- EXERCISE
Go through the material below and return each line with the string "print" in it.
== Segment start ==
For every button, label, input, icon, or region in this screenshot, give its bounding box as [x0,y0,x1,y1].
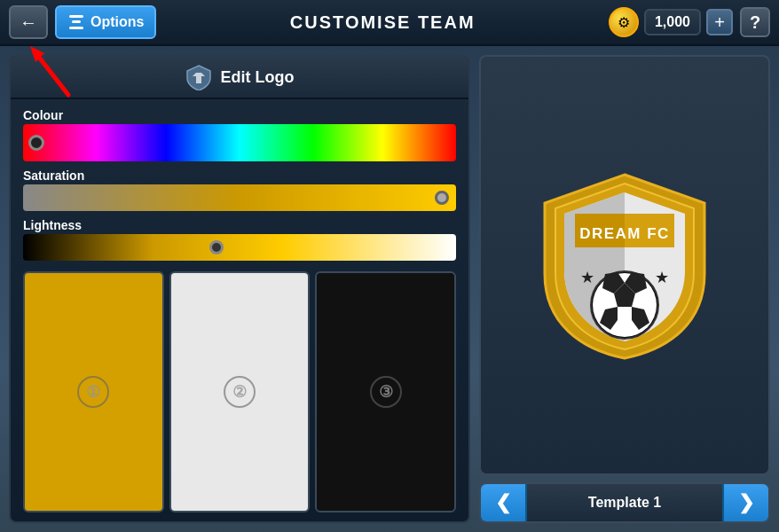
template-prev-button[interactable]: ❮ [481,484,527,521]
template-nav: ❮ Template 1 ❯ [479,482,770,523]
help-button[interactable]: ? [740,7,770,37]
back-button[interactable]: ← [9,5,48,39]
saturation-control: Saturation [23,168,456,211]
page-title: CUSTOMISE TEAM [163,12,602,33]
coins-area: ⚙ 1,000 + [609,7,733,37]
swatch-1[interactable]: ① [23,271,164,512]
topbar: ← Options CUSTOMISE TEAM ⚙ 1,000 + ? [0,0,779,46]
options-label: Options [90,14,144,30]
team-name-text: DREAM FC [579,225,670,242]
saturation-knob[interactable] [435,191,449,205]
swatch-2[interactable]: ② [169,271,311,512]
options-button[interactable]: Options [55,5,156,39]
main-content: Edit Logo Colour Saturation Lightness [0,46,779,532]
template-next-button[interactable]: ❯ [722,484,768,521]
colour-swatches: ① ② ③ [23,271,456,512]
swatch-number-2: ② [224,376,256,408]
coin-amount: 1,000 [644,9,701,35]
swatch-number-1: ① [77,376,109,408]
svg-text:★: ★ [580,269,594,286]
left-panel: Edit Logo Colour Saturation Lightness [9,55,470,523]
coin-icon: ⚙ [609,7,639,37]
colour-control: Colour [23,108,456,161]
template-label: Template 1 [527,495,722,511]
lightness-slider[interactable] [23,234,456,261]
options-icon [67,13,85,31]
panel-body: Colour Saturation Lightness [11,99,468,521]
logo-preview-area: DREAM FC ★ ★ [479,55,770,475]
lightness-label: Lightness [23,218,456,232]
swatch-3[interactable]: ③ [315,271,456,512]
add-coins-button[interactable]: + [706,9,733,35]
saturation-label: Saturation [23,168,456,183]
panel-header: Edit Logo [11,57,468,99]
lightness-knob[interactable] [209,240,224,254]
shield-container: DREAM FC ★ ★ [527,159,722,372]
shield-icon [185,64,212,90]
colour-knob[interactable] [28,135,44,151]
right-panel: DREAM FC ★ ★ [479,55,770,523]
colour-label: Colour [23,108,456,122]
swatch-number-3: ③ [370,376,402,408]
panel-title: Edit Logo [221,68,295,87]
team-logo: DREAM FC ★ ★ [536,168,713,363]
svg-text:★: ★ [655,269,669,286]
lightness-control: Lightness [23,218,456,261]
colour-slider[interactable] [23,124,456,161]
saturation-slider[interactable] [23,184,456,211]
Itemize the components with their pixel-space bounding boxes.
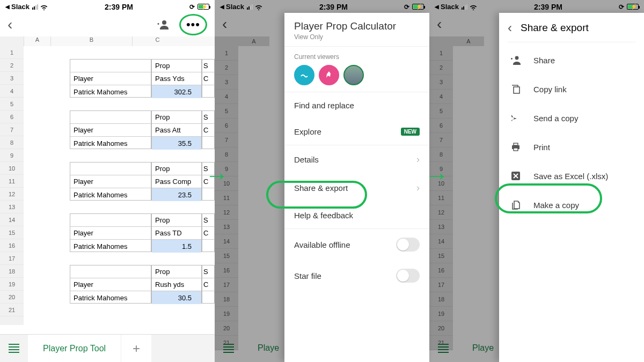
modal-title: Player Prop Calculator (294, 20, 420, 32)
row-header[interactable]: 10 (0, 162, 24, 175)
row-header[interactable]: 5 (0, 98, 24, 110)
label: Share (533, 56, 555, 65)
label: Save as Excel (.xlsx) (533, 172, 608, 181)
col-b[interactable]: B (50, 36, 132, 46)
label: Details (294, 155, 319, 164)
add-person-icon[interactable] (157, 19, 170, 30)
spreadsheet[interactable]: 123456789101112131415161718192021 Player… (0, 46, 215, 325)
print-icon (510, 141, 522, 153)
back-app-caret[interactable]: ◀ (220, 4, 224, 10)
avatar[interactable] (343, 65, 364, 85)
new-badge: NEW (401, 128, 420, 136)
row-header[interactable]: 1 (0, 46, 24, 59)
row-header[interactable]: 20 (0, 291, 24, 304)
menu-explore[interactable]: ExploreNEW (284, 119, 429, 145)
menu-available-offline[interactable]: Available offline (284, 229, 429, 260)
row-header[interactable]: 4 (0, 85, 24, 98)
row-headers: 123456789101112131415161718192021 (0, 46, 24, 325)
status-time: 2:39 PM (534, 3, 562, 11)
row-header[interactable]: 21 (0, 304, 24, 316)
row-header[interactable]: 7 (0, 123, 24, 136)
label: Star file (294, 271, 321, 280)
row-header[interactable]: 13 (0, 201, 24, 213)
battery-icon: ⚡ (627, 4, 639, 10)
battery-icon: ⚡ (412, 4, 424, 10)
file-copy-icon (510, 199, 522, 211)
row-header[interactable]: 18 (0, 265, 24, 278)
back-app-label[interactable]: Slack (441, 3, 459, 11)
menu-save-excel[interactable]: Save as Excel (.xlsx) (499, 161, 644, 190)
rotation-lock-icon: ⟳ (619, 3, 624, 11)
wifi-icon (469, 4, 478, 10)
sheet-tabs: Player Prop Tool + (0, 334, 215, 362)
sheets-menu-icon[interactable] (0, 335, 28, 362)
menu-share-export[interactable]: Share & export› (284, 174, 429, 202)
back-icon[interactable]: ‹ (508, 20, 512, 35)
row-header[interactable]: 14 (0, 213, 24, 226)
menu-send-copy[interactable]: Send a copy (499, 104, 644, 132)
chevron-right-icon: › (416, 182, 420, 194)
row-header[interactable]: 3 (0, 72, 24, 85)
svg-rect-2 (514, 87, 519, 93)
row-header[interactable]: 2 (0, 59, 24, 72)
panel-3-share-export: ‹ A 123456789101112131415161718192021 Pl… (429, 0, 644, 362)
toggle-off[interactable] (396, 238, 420, 252)
menu-make-copy[interactable]: Make a copy (499, 190, 644, 219)
label: Help & feedback (294, 211, 353, 220)
menu-copy-link[interactable]: Copy link (499, 75, 644, 104)
label: Copy link (533, 85, 567, 94)
label: Find and replace (294, 101, 354, 110)
rotation-lock-icon: ⟳ (189, 3, 195, 11)
avatar[interactable] (294, 65, 314, 85)
menu-help[interactable]: Help & feedback (284, 202, 429, 228)
col-a[interactable]: A (24, 36, 50, 46)
row-header[interactable]: 19 (0, 278, 24, 291)
status-bar: ◀ Slack 2:39 PM ⟳ ⚡ (215, 0, 429, 12)
menu-share[interactable]: Share (499, 46, 644, 75)
menu-print[interactable]: Print (499, 132, 644, 161)
column-headers: A B C (0, 36, 215, 46)
label: Send a copy (533, 114, 578, 123)
wifi-icon (254, 4, 263, 10)
panel-1-sheet: ◀ Slack 2:39 PM ⟳ ⚡ ‹ ••• A B C (0, 0, 215, 362)
back-app-label[interactable]: Slack (226, 3, 244, 11)
signal-icon (462, 4, 467, 10)
add-person-icon (510, 54, 522, 66)
menu-details[interactable]: Details› (284, 145, 429, 174)
svg-rect-5 (514, 148, 518, 151)
back-icon[interactable]: ‹ (8, 16, 12, 33)
svg-point-0 (162, 20, 166, 25)
menu-find-replace[interactable]: Find and replace (284, 92, 429, 119)
row-header[interactable]: 17 (0, 252, 24, 265)
modal-subtitle: View Only (294, 33, 420, 41)
back-app-caret[interactable]: ◀ (5, 4, 10, 10)
back-app-caret[interactable]: ◀ (435, 4, 439, 10)
row-header[interactable]: 9 (0, 149, 24, 162)
row-header[interactable]: 6 (0, 110, 24, 123)
share-export-modal: ‹ Share & export Share Copy link Send a … (499, 13, 644, 362)
viewers-label: Current viewers (294, 53, 420, 61)
add-sheet-icon[interactable]: + (121, 335, 151, 362)
more-icon[interactable]: ••• (186, 18, 200, 31)
row-header[interactable]: 16 (0, 239, 24, 252)
svg-point-1 (515, 56, 519, 60)
file-menu-modal: Player Prop Calculator View Only Current… (284, 13, 429, 362)
row-header[interactable]: 12 (0, 188, 24, 201)
status-time: 2:39 PM (105, 3, 133, 11)
status-bar: ◀ Slack 2:39 PM ⟳ ⚡ (429, 0, 644, 12)
row-header[interactable]: 15 (0, 226, 24, 239)
chevron-right-icon: › (416, 154, 420, 165)
avatar[interactable] (319, 65, 339, 85)
row-header[interactable]: 8 (0, 136, 24, 149)
col-c[interactable]: C (132, 36, 182, 46)
label: Explore (294, 127, 321, 136)
rotation-lock-icon: ⟳ (404, 3, 409, 11)
row-header[interactable]: 11 (0, 175, 24, 188)
modal-title: Share & export (521, 22, 589, 34)
active-tab[interactable]: Player Prop Tool (28, 335, 121, 362)
wifi-icon (40, 4, 48, 10)
menu-star-file[interactable]: Star file (284, 260, 429, 291)
toggle-off[interactable] (396, 269, 420, 283)
signal-icon (247, 4, 253, 10)
back-app-label[interactable]: Slack (11, 3, 30, 11)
== Segment end ==
- SOLUTION TO THIS PROBLEM
print-icon (510, 141, 522, 153)
menu-print[interactable]: Print (499, 132, 644, 161)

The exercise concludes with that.